● **Goal of the exercise**: What lines in the records below include the word "correo"? Return each one.

● **Supplied material**:
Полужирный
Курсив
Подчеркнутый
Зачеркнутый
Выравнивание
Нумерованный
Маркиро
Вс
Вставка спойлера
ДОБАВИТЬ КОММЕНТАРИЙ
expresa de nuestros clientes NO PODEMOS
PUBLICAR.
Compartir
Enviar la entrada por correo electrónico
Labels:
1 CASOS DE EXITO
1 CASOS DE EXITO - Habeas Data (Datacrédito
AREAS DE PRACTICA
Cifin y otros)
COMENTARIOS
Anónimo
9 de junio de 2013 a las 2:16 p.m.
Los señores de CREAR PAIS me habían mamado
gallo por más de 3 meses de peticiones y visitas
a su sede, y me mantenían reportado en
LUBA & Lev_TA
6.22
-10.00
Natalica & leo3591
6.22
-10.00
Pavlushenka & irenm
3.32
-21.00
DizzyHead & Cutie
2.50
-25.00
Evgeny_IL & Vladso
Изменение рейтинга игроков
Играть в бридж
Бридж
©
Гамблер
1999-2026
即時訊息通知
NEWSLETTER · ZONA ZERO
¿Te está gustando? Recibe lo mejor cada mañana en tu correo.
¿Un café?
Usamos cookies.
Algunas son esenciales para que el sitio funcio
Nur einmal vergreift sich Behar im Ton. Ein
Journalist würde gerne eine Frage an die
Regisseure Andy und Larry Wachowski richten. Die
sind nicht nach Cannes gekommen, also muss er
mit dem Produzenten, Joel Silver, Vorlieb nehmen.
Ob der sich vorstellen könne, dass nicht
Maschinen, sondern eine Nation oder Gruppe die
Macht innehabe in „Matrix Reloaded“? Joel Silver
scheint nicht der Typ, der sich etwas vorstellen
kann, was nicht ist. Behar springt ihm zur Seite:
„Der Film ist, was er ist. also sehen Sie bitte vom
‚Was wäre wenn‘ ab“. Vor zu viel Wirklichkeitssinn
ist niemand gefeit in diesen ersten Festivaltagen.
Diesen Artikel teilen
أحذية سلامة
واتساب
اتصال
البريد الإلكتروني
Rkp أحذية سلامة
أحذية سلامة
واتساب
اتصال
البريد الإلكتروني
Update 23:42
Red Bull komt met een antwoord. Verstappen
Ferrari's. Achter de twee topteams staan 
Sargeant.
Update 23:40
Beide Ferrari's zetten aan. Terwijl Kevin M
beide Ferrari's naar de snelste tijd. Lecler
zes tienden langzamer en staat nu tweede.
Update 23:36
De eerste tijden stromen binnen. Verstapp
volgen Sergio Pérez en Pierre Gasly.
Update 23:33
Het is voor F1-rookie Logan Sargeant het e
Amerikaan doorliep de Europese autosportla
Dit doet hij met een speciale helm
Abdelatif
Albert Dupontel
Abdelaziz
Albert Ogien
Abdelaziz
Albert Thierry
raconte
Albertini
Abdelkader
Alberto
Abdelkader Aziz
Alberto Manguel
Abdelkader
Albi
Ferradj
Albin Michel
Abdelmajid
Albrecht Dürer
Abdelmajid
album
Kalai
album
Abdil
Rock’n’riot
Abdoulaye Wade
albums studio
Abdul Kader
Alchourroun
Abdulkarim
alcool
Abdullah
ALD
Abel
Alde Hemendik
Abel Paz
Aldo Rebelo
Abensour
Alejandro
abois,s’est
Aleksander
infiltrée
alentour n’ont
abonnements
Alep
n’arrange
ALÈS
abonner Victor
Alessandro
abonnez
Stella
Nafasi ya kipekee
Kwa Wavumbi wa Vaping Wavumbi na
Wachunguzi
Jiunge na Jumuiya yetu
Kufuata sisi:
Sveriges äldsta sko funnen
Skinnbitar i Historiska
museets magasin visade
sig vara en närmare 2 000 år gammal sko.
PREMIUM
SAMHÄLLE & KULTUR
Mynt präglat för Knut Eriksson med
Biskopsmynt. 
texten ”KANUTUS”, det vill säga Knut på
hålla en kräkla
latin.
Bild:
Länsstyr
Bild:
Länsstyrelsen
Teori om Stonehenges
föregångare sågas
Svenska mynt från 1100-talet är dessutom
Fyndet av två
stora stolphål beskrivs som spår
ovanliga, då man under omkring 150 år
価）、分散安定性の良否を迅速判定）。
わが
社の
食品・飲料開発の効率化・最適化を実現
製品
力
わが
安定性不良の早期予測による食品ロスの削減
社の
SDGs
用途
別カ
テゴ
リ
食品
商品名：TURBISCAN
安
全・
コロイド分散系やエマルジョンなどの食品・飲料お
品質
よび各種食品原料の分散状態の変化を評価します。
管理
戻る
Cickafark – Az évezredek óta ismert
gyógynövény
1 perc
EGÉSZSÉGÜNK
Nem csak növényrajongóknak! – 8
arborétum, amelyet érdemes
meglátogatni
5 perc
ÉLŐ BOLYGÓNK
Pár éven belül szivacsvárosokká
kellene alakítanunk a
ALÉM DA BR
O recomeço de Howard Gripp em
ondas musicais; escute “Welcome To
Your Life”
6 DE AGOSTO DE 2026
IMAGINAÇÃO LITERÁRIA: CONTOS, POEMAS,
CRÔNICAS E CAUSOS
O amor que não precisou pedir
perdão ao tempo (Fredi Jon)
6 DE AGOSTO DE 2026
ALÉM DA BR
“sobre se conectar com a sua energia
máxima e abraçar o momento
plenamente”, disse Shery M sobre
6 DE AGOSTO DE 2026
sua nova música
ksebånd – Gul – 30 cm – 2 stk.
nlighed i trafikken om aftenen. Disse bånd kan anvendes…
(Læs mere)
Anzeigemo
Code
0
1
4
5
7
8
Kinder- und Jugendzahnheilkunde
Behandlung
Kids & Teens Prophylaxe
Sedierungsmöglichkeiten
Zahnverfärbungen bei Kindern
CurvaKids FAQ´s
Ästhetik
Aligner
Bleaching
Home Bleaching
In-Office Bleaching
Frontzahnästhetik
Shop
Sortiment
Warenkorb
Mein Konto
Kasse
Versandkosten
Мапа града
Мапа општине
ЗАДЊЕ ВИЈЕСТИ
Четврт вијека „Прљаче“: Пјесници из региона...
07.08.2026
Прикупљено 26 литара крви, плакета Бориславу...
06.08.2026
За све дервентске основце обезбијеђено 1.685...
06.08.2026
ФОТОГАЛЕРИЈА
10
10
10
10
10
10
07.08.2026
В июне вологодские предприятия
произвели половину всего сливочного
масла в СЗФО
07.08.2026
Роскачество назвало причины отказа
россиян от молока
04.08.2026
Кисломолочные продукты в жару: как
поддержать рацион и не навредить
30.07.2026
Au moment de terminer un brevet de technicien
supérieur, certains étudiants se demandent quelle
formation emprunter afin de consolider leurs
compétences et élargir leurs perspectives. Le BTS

● **Answer to the exercise**:
Enviar la entrada por correo electrónico
¿Te está gustando? Recibe lo mejor cada mañana en tu correo.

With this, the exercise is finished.